§ **Exercise details**: Search the listing below for the string "شوید" and copy every line where it occurs.

§ **Task inputs**:

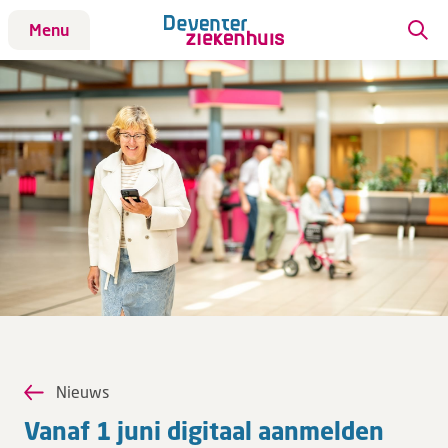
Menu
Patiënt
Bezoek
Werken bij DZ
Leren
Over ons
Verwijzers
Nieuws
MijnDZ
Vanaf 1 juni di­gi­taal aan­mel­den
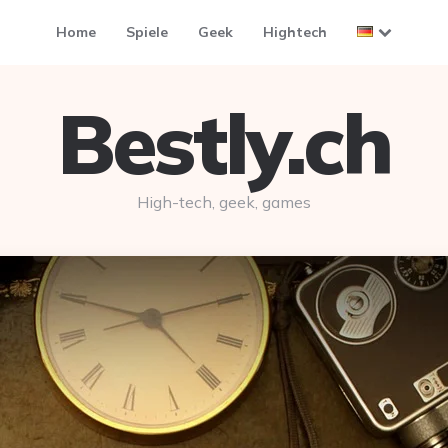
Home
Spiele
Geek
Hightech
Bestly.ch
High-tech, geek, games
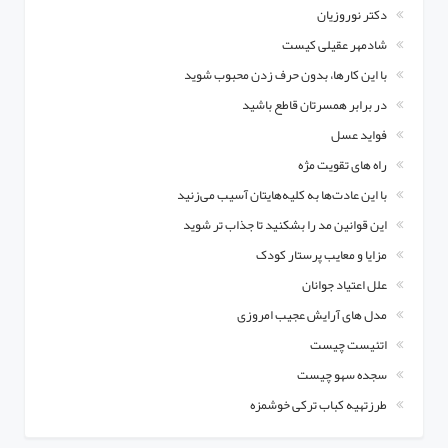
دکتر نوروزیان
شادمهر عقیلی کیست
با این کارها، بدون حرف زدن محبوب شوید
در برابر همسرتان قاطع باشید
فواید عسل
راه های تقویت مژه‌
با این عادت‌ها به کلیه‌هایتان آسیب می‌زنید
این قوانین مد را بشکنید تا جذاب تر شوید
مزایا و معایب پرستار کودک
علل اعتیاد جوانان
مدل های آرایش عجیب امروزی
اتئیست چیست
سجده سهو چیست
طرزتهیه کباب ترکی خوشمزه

==

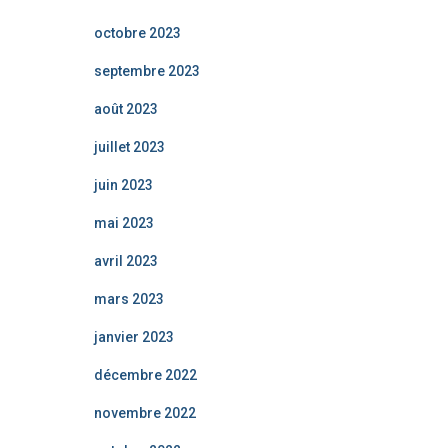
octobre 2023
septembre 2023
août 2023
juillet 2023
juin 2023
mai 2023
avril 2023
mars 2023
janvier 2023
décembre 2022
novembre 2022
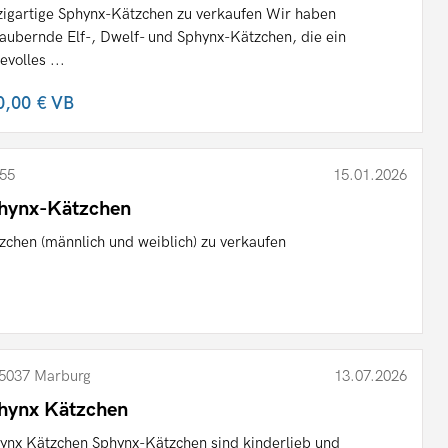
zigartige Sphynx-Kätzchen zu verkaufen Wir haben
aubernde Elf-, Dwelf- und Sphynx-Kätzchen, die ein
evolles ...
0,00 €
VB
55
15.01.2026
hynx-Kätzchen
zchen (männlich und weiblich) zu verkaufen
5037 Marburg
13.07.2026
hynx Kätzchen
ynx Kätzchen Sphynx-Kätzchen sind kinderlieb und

§ **Answer**:
با این کارها، بدون حرف زدن محبوب شوید
این قوانین مد را بشکنید تا جذاب تر شوید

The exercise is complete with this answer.